I started thinking on all the fine things that have come to our mountains in the last few years. There's the settlement school and the post office, Miss Sary, the barn dances, and Doc Weems and his wife, Miss Olivia, who is a nurse. They come up last year because Miss Olivia has a lung sickness and the mountain air is good for what ails her. She was at the house on the night that Baby John was born and helped Mama with the birthing.

And now them Baltimore children! They are just one more good thing that has come to us, I thought as I trotted down the path, and I felt lucky to be Arie Mae Sparks who lived in Stone Gap, North Carolina.

Here is another secret: the nearer I come to
the settlement school, the shakier my insides got. I've been knowing most folks around here since I first entered this world, and they are as familiar to me as the ten toes on my feet. But Ruth and Tom Wells and the others might as well have been kings and queens from Paris, France. What if they thought I weren't worth their time? Tom had been nice enough when we gone to the caves to see the ghost of ol' Wendell McBean, but we had been in a clutch of children, and it was too many of us to suss out his true opinion of me.

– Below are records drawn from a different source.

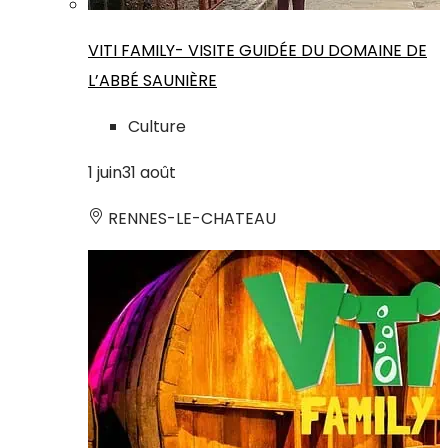
VITI FAMILY- VISITE GUIDÉE DU DOMAINE DE
L’ABBÉ SAUNIÈRE
Culture
1
juin
31
août
RENNES-LE-CHATEAU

All I could do to ease my nerves was to say over and over, “You are a good girl, Arie Mae Sparks,” which is what Mama says when I've pleased her. I singsonged them words all the way down to the post office.

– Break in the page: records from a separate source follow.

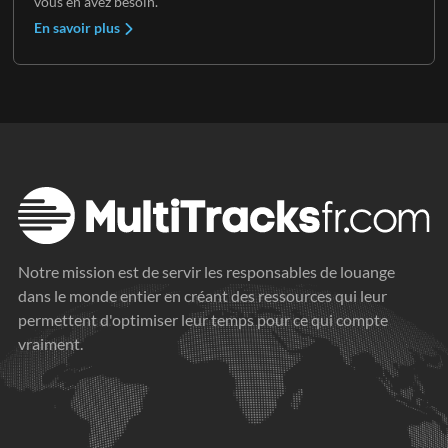
vous en avez besoin.
En savoir plus
Notre mission est de servir les responsables de louange
dans le monde entier en créant des ressources qui leur
permettent d'optimiser leur temps pour ce qui compte
vraiment.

“Well, hey there, Arie Mae!” Miss Ellie called when she saw me. She was leaning across the counter, not doing a thing but chomping on a piece of gum. “You got another letter to send to your cousin down in Raleigh?”

“Not today, but most likely I will tomorrow,”
I told her. “I just thought I'd wander in and give a holler, see how you was doing.”

“Oh, my bones is tired and my head is aching something fierce. You ever heard of something called bursitis? I just read an article about it in the
Ladies' Home Journal
.”

Sometimes I think I'd like to work in the post office, just so I could look at all the magazines that come through the way Miss Ellie does. Some folks complain about it, because she's always dripping her morning coffee on their copies of
The Progressive Farmer
and
The Saturday Evening Post
before they even get a chance to read them, but I don't drink coffee, so that wouldn't be a problem with me.

Miss Ellie went on for a while about the many things that ailed her, and then someone else come in and she shooed me away, like I'd been taking up her valuable time. So I headed on to the settlement school, telling myself what a good girl I was and remembering what Mama always says, that folks is folks, more alike than different.

The Baltimore children was all out in the big garden behind the main building when I got there. The garden is Miss Pittman's pride and joy, as they are able to grow most of the school's food in it. A fair number of the younger students live at the school and take their meals there. They come from Stone Gap, Bakersville, Cranberry, and Spruce Pine, and most of them are between fifteen to seventeen years old. The boys stay in a house called a dormitory to one side of the main building, and the girls stay in a dormitory to the other side of the main building.

Miss Pittman was standing in the middle of the garden when I got there, a hoe in hand, but when she saw me she waved and walked over. “Why, Arie Mae, I'm surprised to see you here. Is everything all right?”